*Work request*
In the listing that follows, the range to quote begins at the line that has "10 Carros que provam que o" and ends after the line that has "sido o fim da"; quote it verbatim and add nothing.
══════════
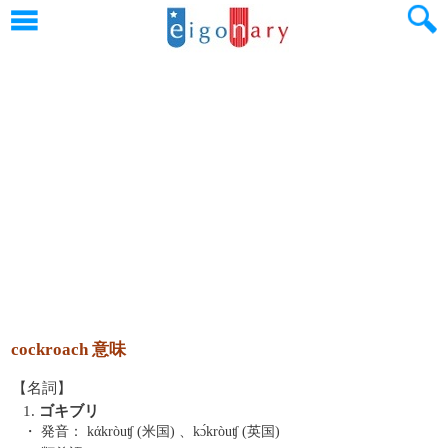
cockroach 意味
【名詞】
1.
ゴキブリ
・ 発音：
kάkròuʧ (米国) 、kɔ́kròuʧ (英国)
══════════
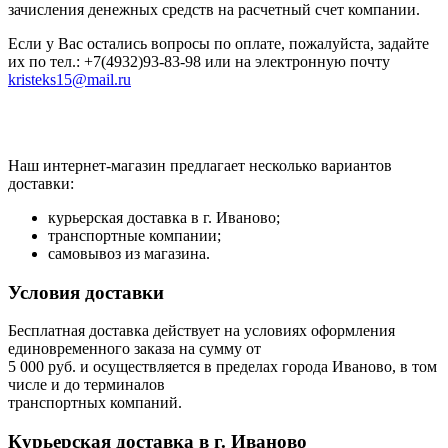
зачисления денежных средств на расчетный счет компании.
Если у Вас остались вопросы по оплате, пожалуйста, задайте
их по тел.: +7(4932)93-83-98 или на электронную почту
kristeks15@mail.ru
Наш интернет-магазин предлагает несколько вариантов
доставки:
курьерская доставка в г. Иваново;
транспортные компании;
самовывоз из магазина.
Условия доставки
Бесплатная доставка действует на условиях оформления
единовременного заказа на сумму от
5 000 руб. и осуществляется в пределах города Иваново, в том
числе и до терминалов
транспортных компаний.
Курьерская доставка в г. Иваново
══════════
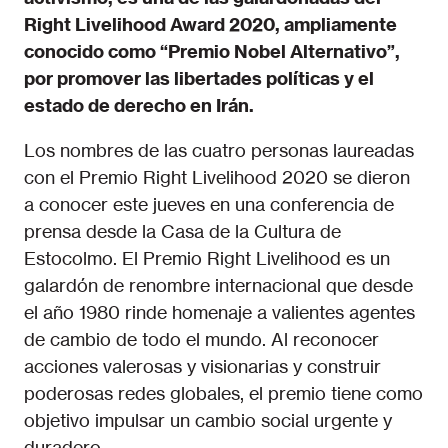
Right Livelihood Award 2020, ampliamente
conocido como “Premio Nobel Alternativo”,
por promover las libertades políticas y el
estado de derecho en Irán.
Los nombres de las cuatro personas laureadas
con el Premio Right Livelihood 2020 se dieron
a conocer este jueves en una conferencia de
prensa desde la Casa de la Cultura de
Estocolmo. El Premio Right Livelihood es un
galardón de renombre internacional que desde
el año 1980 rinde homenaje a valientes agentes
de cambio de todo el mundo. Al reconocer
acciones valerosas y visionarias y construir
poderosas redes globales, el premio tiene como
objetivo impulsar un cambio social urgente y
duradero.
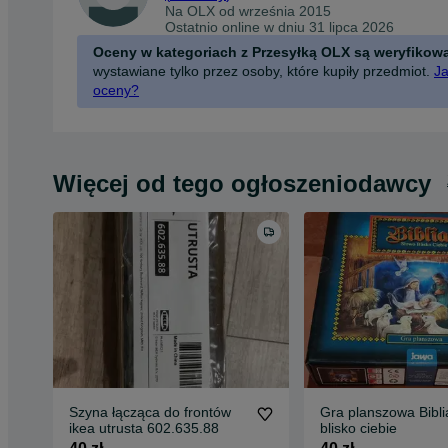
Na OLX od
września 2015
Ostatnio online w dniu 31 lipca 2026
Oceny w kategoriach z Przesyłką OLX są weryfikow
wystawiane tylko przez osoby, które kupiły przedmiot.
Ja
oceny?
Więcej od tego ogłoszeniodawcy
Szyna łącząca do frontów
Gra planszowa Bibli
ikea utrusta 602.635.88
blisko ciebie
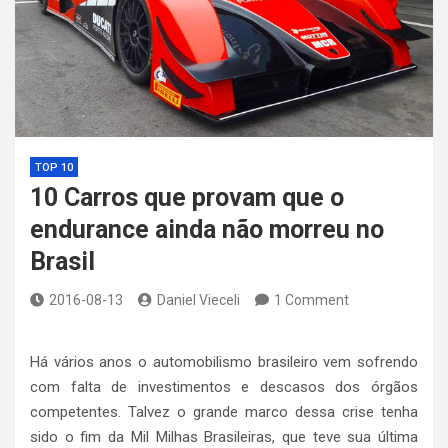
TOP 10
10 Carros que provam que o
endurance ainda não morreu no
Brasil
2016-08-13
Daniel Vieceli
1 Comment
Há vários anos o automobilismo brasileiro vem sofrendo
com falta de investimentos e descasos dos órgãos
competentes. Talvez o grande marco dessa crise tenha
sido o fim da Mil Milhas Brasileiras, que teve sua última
══════════
*Task output*
10 Carros que provam que o
endurance ainda não morreu no
Brasil
2016-08-13
Daniel Vieceli
1 Comment
Há vários anos o automobilismo brasileiro vem sofrendo
com falta de investimentos e descasos dos órgãos
competentes. Talvez o grande marco dessa crise tenha
sido o fim da Mil Milhas Brasileiras, que teve sua última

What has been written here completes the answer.